Records contained in a dataset
=====
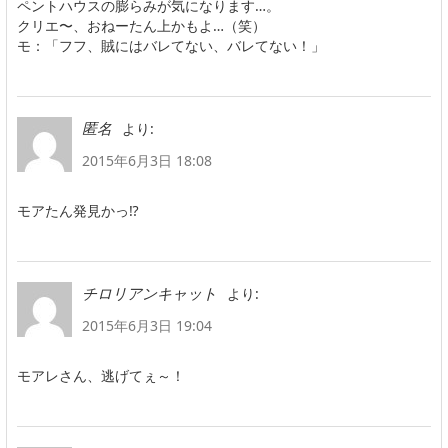
ペントハウスの膨らみが気になります…。
クリエ〜、おねーたん上かもよ…（笑）
モ：「フフ、賊にはバレてない、バレてない！」
より:
匿名
2015年6月3日 18:08
モアたん発見かっ⁉︎
より:
チロリアンキャット
2015年6月3日 19:04
モアレさん、逃げてぇ～！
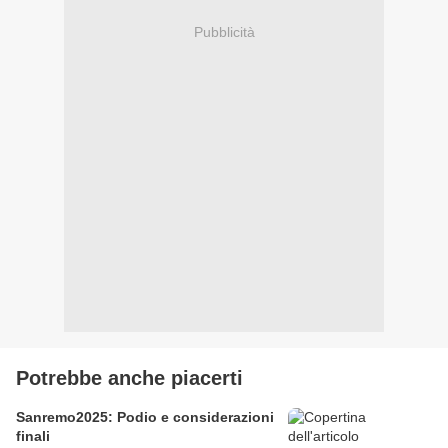
Pubblicità
Potrebbe anche piacerti
Sanremo2025: Podio e considerazioni
finali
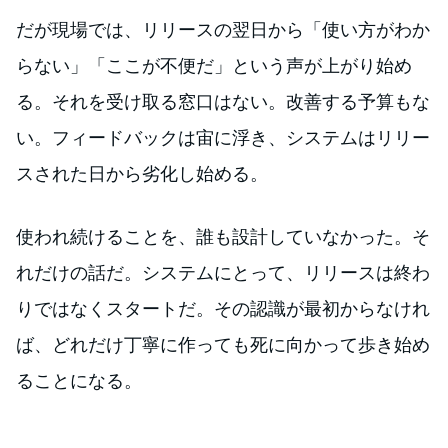
だが現場では、リリースの翌日から「使い方がわか
らない」「ここが不便だ」という声が上がり始め
る。それを受け取る窓口はない。改善する予算もな
い。フィードバックは宙に浮き、システムはリリー
スされた日から劣化し始める。
使われ続けることを、誰も設計していなかった。そ
れだけの話だ。システムにとって、リリースは終わ
りではなくスタートだ。その認識が最初からなけれ
ば、どれだけ丁寧に作っても死に向かって歩き始め
ることになる。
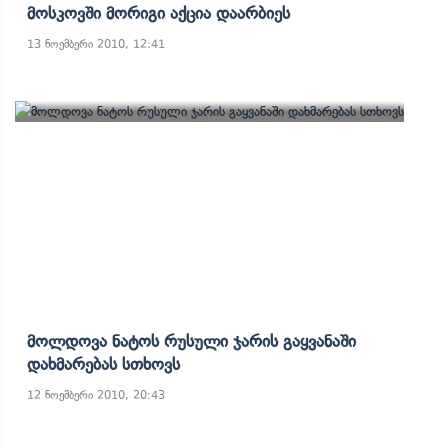
Მოსკოვში Მორიგი Აქცია Დაარბიეს
13 ნოემბერი 2010, 12:41
Მოლდოვა Ნატოს Რუსული Ჯარის Გაყვანაში
Დახმარებას Სთხოვს
12 ნოემბერი 2010, 20:43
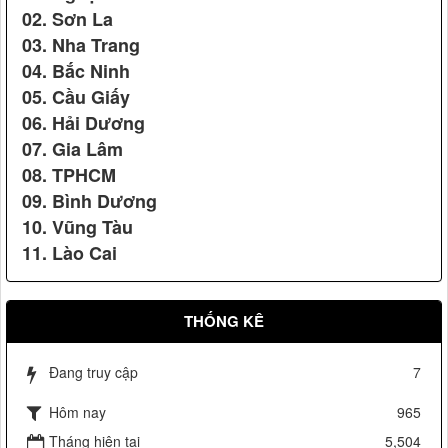
02. Sơn La
03. Nha Trang
Vệ sỹ Võ Đường Ngọc Hòa bảo vệ Đ/c phó chủ tịch nước
04. Bắc Ninh
Nguyễn Thị Doan(2007)
05. Cầu Giấy
06. Hải Dương
07. Gia Lâm
08. TPHCM
09. Bình Dương
10. Vũng Tàu
11. Lào Cai
Vệ sỹ Võ Đường Ngọc Hòa bảo vệ hội nghị Apec 14
THỐNG KÊ
Nhãn hiệu Nổi tiếng Quốc gia
Đang truy cập
7
Hôm nay
965
Tháng hiện tại
5,504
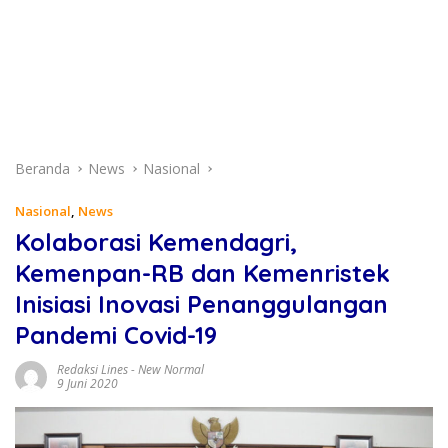
Beranda
News
Nasional
Nasional
,
News
Kolaborasi Kemendagri,
Kemenpan-RB dan Kemenristek
Inisiasi Inovasi Penanggulangan
Pandemi Covid-19
Redaksi Lines
-
New Normal
9 Juni 2020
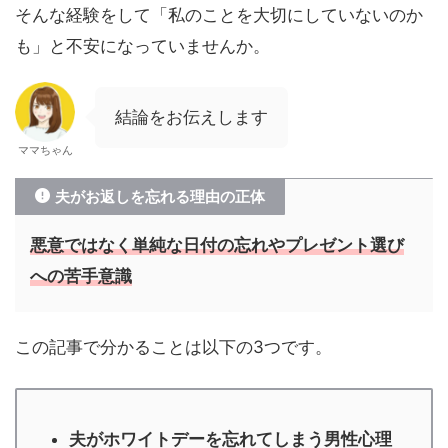
そんな経験をして「私のことを大切にしていないのか
も」と不安になっていませんか。
結論をお伝えします
ママちゃん
夫がお返しを忘れる理由の正体
悪意ではなく単純な日付の忘れやプレゼント選び
への苦手意識
この記事で分かることは以下の3つです。
夫がホワイトデーを忘れてしまう男性心理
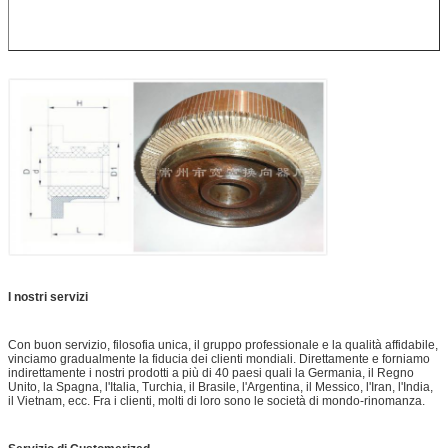
I nostri servizi
Con buon servizio, filosofia unica, il gruppo professionale e la qualità affidabile,
vinciamo gradualmente la fiducia dei clienti mondiali. Direttamente e forniamo
indirettamente i nostri prodotti a più di 40 paesi quali la Germania, il Regno
Unito, la Spagna, l'Italia, Turchia, il Brasile, l'Argentina, il Messico, l'Iran, l'India,
il Vietnam, ecc. Fra i clienti, molti di loro sono le società di mondo-rinomanza.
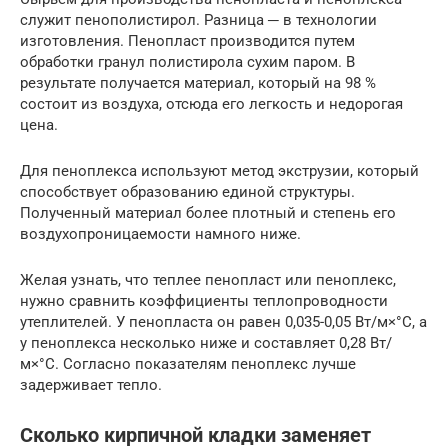
служит пенополистирол. Разница ─ в технологии
изготовления. Пенопласт производится путем
обработки гранул полистирола сухим паром. В
результате получается материал, который на 98 %
состоит из воздуха, отсюда его легкость и недорогая
цена.
Для пеноплекса используют метод экструзии, который
способствует образованию единой структуры.
Полученный материал более плотный и степень его
воздухопроницаемости намного ниже.
Желая узнать, что теплее пенопласт или пеноплекс,
нужно сравнить коэффициенты теплопроводности
утеплителей. У пенопласта он равен 0,035-0,05 Вт/м×°С, а
у пеноплекса несколько ниже и составляет 0,28 Вт/
м×°С. Согласно показателям пеноплекс лучше
задерживает тепло.
Сколько кирпичной кладки заменяет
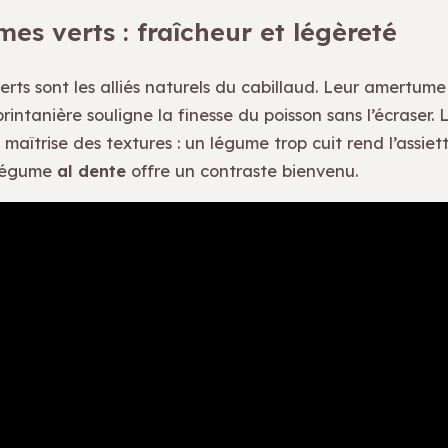
es verts : fraîcheur et légèreté
rts sont les alliés naturels du cabillaud. Leur amertume
rintanière souligne la finesse du poisson sans l’écraser. 
 maîtrise des textures : un légume trop cuit rend l’assie
 légume
al dente
offre un contraste bienvenu.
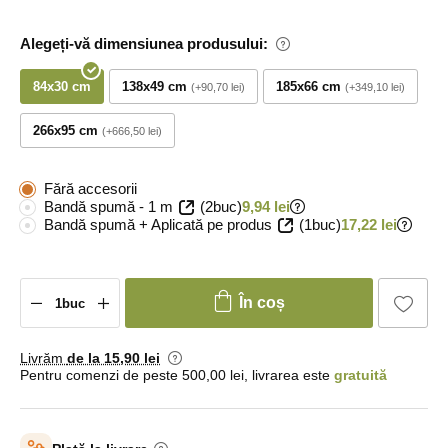
Alegeți-vă dimensiunea produsului:
84x30 cm
138x49 cm
185x66 cm
+90,70 lei
+349,10 lei
266x95 cm
+666,50 lei
Fără accesorii
Bandă spumă - 1 m
(2buc)
9,94 lei
Bandă spumă + Aplicată pe produs
(1buc)
17,22 lei
În coș
Livrăm
de la 15
,90 lei
Pentru comenzi de peste 500,00 lei, livrarea este
gratuită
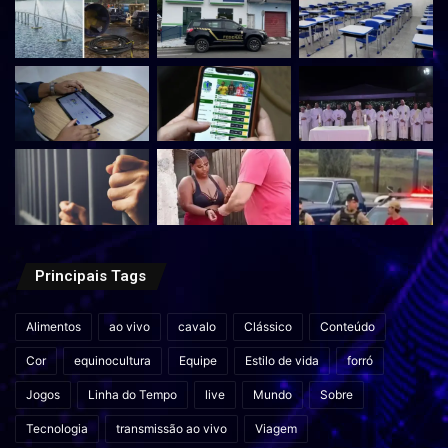
Principais Tags
Alimentos
ao vivo
cavalo
Clássico
Conteúdo
Cor
equinocultura
Equipe
Estilo de vida
forró
Jogos
Linha do Tempo
live
Mundo
Sobre
Tecnologia
transmissão ao vivo
Viagem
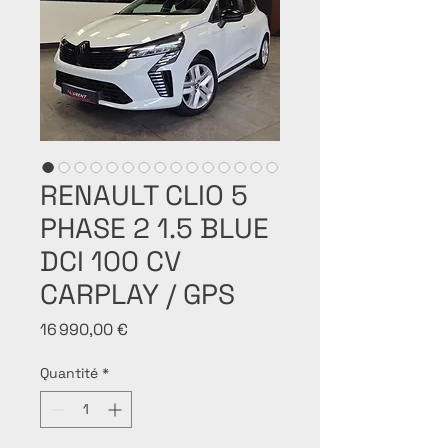
RENAULT CLIO 5
PHASE 2 1.5 BLUE
DCI 100 CV
CARPLAY / GPS
Prix
16 990,00 €
Quantité
*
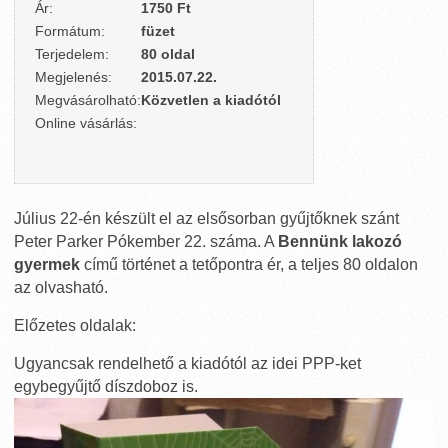
Ár:
1750 Ft
Formátum:
füzet
Terjedelem:
80 oldal
Megjelenés:
2015.07.22.
Megvásárolható:
Közvetlen a kiadótól
Online vásárlás:
Július 22-én készült el az elsősorban gyűjtőknek szánt
Peter Parker Pókember 22. száma. A
Bennünk lakozó
gyermek
című történet a tetőpontra ér, a teljes 80 oldalon
az olvasható.
Előzetes oldalak:
Ugyancsak rendelhető a kiadótól az idei PPP-ket
egybegyűjtő díszdoboz is.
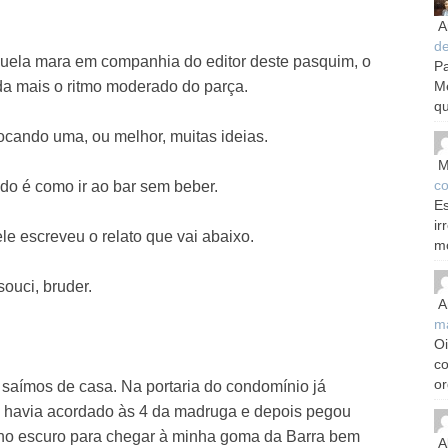
A
d
quela mara em companhia do editor deste pasquim, o
Pa
M
da mais o ritmo moderado do parça.
qu
rocando uma, ou melhor, muitas ideias.
M
co
do é como ir ao bar sem beber.
Es
ir
 escreveu o relato que vai abaixo.
m
ouci, bruder.
A
m
Oi
c
or
aímos de casa. Na portaria do condomínio já
e havia acordado às 4 da madruga e depois pegou
no escuro para chegar à minha goma da Barra bem
A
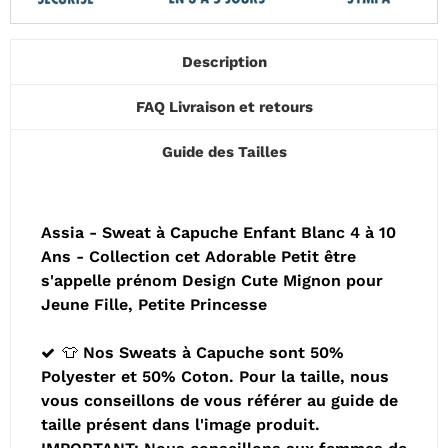
Description
FAQ Livraison et retours
Guide des Tailles
Assia - Sweat à Capuche Enfant Blanc 4 à 10
Ans - Collection cet Adorable Petit être
s'appelle prénom Design Cute Mignon pour
Jeune Fille, Petite Princesse
👕 Nos Sweats à Capuche sont 50%
Polyester et 50% Coton. Pour la taille, nous
vous conseillons de vous référer au guide de
taille présent dans l'image produit.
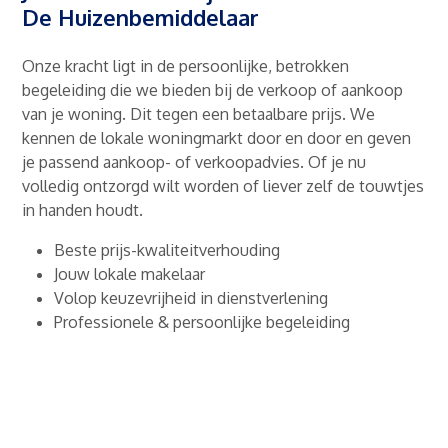
De Huizenbemiddelaar
Onze kracht ligt in de persoonlijke, betrokken
begeleiding die we bieden bij de verkoop of aankoop
van je woning. Dit tegen een betaalbare prijs. We
kennen de lokale woningmarkt door en door en geven
je passend aankoop- of verkoopadvies. Of je nu
volledig ontzorgd wilt worden of liever zelf de touwtjes
in handen houdt.
Beste prijs-kwaliteitverhouding
Jouw lokale makelaar
Volop keuzevrijheid in dienstverlening
Professionele & persoonlijke begeleiding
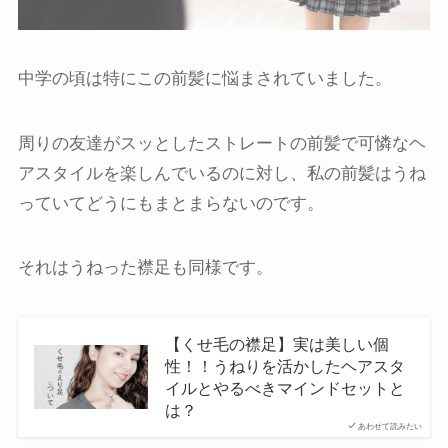
中学の頃は特にこの前髪に悩まされていました。
周りの友達がスッとしたストレートの前髪で可憐なヘ
アスタイルを楽しんでいるのに対し、私の前髪はうね
っていてどうにもまとまらないのです。
それはうねった襟足も同様です。
【くせ毛の襟足】実は美しい個
性！！うねりを活かしたヘアスタ
イルとやるべきマインドセットと
は？
あわせて読みたい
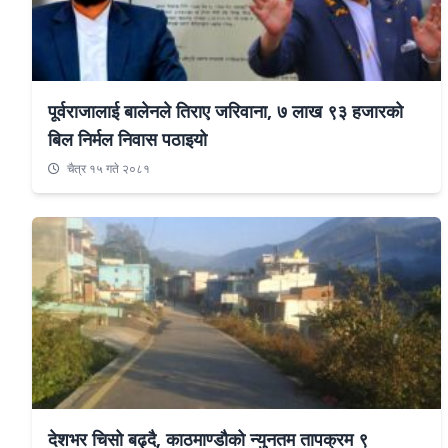
पूर्वराजालाई बालेनले तिराए जरिवाना, ७ लाख ९३ हजारको
बिल निर्मल निवास पठाइयो
चैत्र १५ गते २०८१
देशभर चिसो बढ्दै, काठमाण्डौको न्युनतम तापक्रम ९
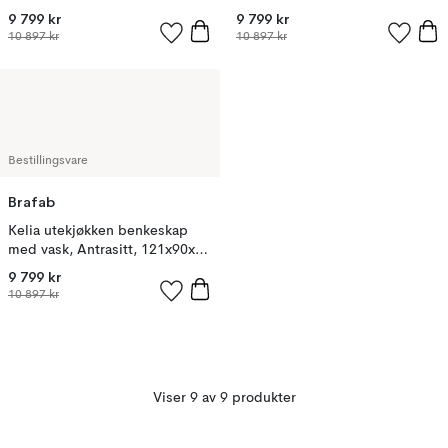
121x90x64
9 799 kr
9 799 kr
10 897 kr
10 897 kr
Bestillingsvare
Brafab
Kelia utekjøkken benkeskap
med vask, Antrasitt, 121x90x64
cm
9 799 kr
10 897 kr
Viser 9 av 9 produkter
=====
Only a number is expected here: how many lines of the records above contain "Capuche".

*WRITTEN ANSWER*. 2